Por eso, les dejo a mis hijos la dignidad de mis decisiones; a mis compañeros, una señal de orgullo. Y mi cadáver como una muestra de mi desprecio hacia mis adversarios porque ya cumplí la misión que me impuse.

Que Dios, al que voy con dignidad, proteja a los de buen corazón y a los más humildes”.

Bien lo ha dicho Víctor Andrés Ponce, el director del portal El Montonero en su columna “El último acto de Alan García” (https://elmontonero.pe/columna-del-director/el-ultimo-acto-politico-de-alan-garcia): “Prefirió el suicidio a la humillación de ser fotografiado con esposas y chaleco de recluso para alimentar las portadas y los reportajes de sus enemigos, y sin que mediara un juicio. García iba a ser detenido sin acusación fiscal y las vanidades de sus adversarios políticos —entre ellos el fiscal Domingo Pérez, el indescifrable personaje Gustavo Gorriti e IDL- Reporteros—iban a inflarse hasta reventar. Pero García tomó una decisión personal: el suicidio”.

Ojo a quien señala: Gustavo Gorriti e IDL-Reporteros (https://idl-reporteros.pe/) lo que en el Ecuador serían Villavicencio o Ricaurte, con sus supuestas entidades de investigación y protección a los periodistas. Han sido iguales en su acción contra dirigentes políticos, que sin ser perfectos, inmaculados, posiblemente cometieron errores, pero jamás tuvieron un proceso justo y libre de linchamiento mediático, como ha ocurrido ya con Lula, Cristina Fernández, Jorge Glas y Rafael Correa. Que no serán los últimos tampoco.

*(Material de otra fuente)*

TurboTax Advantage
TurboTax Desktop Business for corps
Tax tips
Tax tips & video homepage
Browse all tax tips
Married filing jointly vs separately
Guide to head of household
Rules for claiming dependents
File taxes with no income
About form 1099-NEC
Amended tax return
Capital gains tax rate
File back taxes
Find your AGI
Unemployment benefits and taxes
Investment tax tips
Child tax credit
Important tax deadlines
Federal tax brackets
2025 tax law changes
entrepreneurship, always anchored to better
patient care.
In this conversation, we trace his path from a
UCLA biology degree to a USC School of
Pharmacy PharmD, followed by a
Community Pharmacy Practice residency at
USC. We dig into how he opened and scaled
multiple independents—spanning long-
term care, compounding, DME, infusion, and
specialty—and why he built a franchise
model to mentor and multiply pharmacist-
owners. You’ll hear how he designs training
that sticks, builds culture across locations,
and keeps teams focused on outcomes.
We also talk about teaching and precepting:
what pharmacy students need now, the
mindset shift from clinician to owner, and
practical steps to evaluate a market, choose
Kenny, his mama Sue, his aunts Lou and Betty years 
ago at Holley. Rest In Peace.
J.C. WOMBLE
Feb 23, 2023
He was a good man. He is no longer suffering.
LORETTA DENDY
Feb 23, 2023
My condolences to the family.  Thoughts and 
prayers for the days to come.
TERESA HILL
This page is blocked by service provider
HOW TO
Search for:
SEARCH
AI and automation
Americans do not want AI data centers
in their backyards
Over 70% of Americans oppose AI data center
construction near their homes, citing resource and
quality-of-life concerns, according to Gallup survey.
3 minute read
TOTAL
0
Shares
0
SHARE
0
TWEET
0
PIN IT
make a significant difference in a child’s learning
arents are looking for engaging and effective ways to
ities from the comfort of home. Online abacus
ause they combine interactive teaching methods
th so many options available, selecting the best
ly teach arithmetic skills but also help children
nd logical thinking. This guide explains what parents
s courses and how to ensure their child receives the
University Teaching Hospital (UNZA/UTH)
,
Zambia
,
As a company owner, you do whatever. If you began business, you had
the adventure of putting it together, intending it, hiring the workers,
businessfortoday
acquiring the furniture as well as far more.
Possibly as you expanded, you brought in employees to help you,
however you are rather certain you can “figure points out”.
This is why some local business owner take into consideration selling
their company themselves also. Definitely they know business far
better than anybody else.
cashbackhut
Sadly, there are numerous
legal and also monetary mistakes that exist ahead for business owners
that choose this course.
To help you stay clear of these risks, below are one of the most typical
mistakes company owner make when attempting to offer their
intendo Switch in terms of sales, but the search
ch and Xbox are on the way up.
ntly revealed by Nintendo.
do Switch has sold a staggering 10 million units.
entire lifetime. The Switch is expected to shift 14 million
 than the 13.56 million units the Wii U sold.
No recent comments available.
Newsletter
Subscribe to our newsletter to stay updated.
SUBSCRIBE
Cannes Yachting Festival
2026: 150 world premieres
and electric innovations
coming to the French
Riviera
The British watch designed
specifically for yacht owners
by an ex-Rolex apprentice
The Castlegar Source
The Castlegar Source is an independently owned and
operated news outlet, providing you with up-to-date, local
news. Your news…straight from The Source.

De ahí que cabe reproducir lo que dice Ponce en su columna, porque parece igual para todos los casos, tal como hicieron conmigo también:

“La decisión del ex jefe de Estado puso contra la pared a sus adversarios. Hoy existe un antes y un después para la estrategia de Domingo Pérez e IDL-Reporteros de promover detenciones sin acusación fiscal ni juicios. Hoy, de una u otra manera, ha terminado el reino del terror fiscal, que avanzaba con la indiferencia y el silencio de la Junta de Fiscales Supremos. Hoy igualmente ha terminado la temporada circense en la que las detenciones alimentaban la popularidad de una supuesta ola anticorrupción, sin que los fiscales acusaran a nadie”.

La temporada circense quizá y ojalá termine en Perú. El golpe ha sido certero y ha tocado las membranas de una sociedad, como otras, condicionada a la opinión impuesta por los medios. Pero en el resto de América si no hay suicidios o acciones simbólicas contundentes los medios y ciertos actores (con sus respectivas ONG) seguirán acribillando la imagen de quienes no se someten a sus moralidades y supuestas virtudes éticas.